题目:http://acm.hdu.edu.cn/showproblem.php?pid=3722
大意就是给n个字符串,然后对于任意两个字符串进行匹配,第一个倒序,第二个正序,找它们的最长公共前缀长度,就是它们的分数,自己和自己匹配分数为0,然后把这些字符串组成一些圈,求能得到的最大分数
思路:预先处理出任意的两个字符串的分数,然后KM。。。
#include <iostream>
#include <string>
#include <cstdio>
#include <algorithm>
#include <cstring>
#include <cctype>
#include <vector>
using namespace std;
const int N = 210;
const int INF = 0x3f3f3f3f;
int nx, ny;
int lx[N], ly[N], match[N], slack[N];
bool visx[N], visy[N];
int s[N][N];
char str[N][1010];
bool hungary(int v)
{
visx[v] = true;
for(int i = 0; i < ny; i++)
{
if(visy[i]) continue;
if(lx[v] + ly[i] == s[v][i])
{
visy[i] = true;
if(match[i] == -1 || hungary(match[i]))
{
match[i] = v;
return true;
}
}
else slack[i] = min(slack[i], lx[v] + ly[i] - s[v][i]);
}
return false;
}
void km()
{
memset(match, -1, sizeof match);
memset(ly, 0, sizeof ly);
memset(lx, 0, sizeof lx);
for(int i = 0; i < nx; i++)
for(int j = 0; j < ny; j++)
lx[i] = max(lx[i], s[i][j]);
for(int i = 0; i < nx; i++)
{
memset(slack, 0x3f, sizeof slack);
while(true)
{
memset(visx, 0, sizeof visx);
memset(visy, 0, sizeof visy);
if(hungary(i)) break;
else
{
int tmp = INF;
for(int j = 0; j < ny; j++)
if(!visy[j]) tmp = min(tmp, slack[j]);
for(int j = 0; j < nx; j++)
if(visx[j]) lx[j] -= tmp;
for(int j = 0; j < ny; j++)
if(visy[j]) ly[j] += tmp;
else slack[j] -= tmp;
}
}
}
}
int judge(char s1[], char s2[])
{
int res = 0;
for(int i = strlen(s1) - 1, j = 0; s1[i] && s2[j]; i--, j++)
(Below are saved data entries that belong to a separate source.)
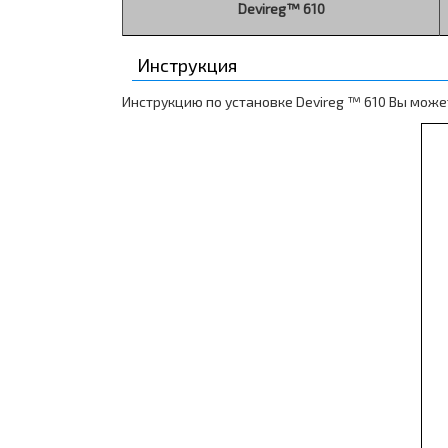
Devireg™ 610
Инструкция
Инструкцию по установке Devireg ™ 610 Вы може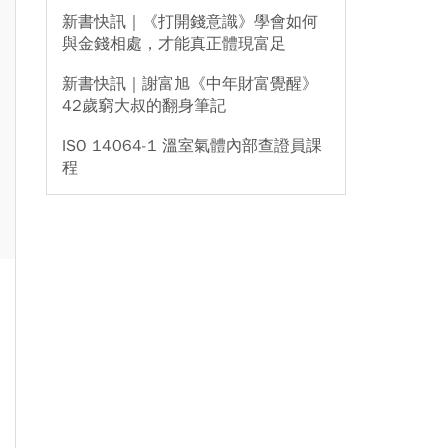
新書快訊｜《打開錢意識》學會如何
與金錢相處，才能真正體現富足
新書快訊｜謝富旭《中年財富覺醒》
42歲窮大叔的翻身筆記
ISO 14064-1 溫室氣體內部查證員課
程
if(s1[i] != s2[j]) return res;
else res++;
return res;
}
int main()
{
int n;
while(~ scanf("%d", &n))
{
for(int i = 0; i < n; i++)
scanf(" %s", str[i]);
for(int i = 0; i < n; i++)
for(int j = 0; j < n; j++)
if(i == j) s[i][j] = 0;
else s[i][j] = judge(str[i], str[j]);
nx = ny = n;
km();
int res = 0;
for(int i = 0; i < n; i++)
res += s[match[i]][i];
printf("%d\n", res);
}
return 0;
}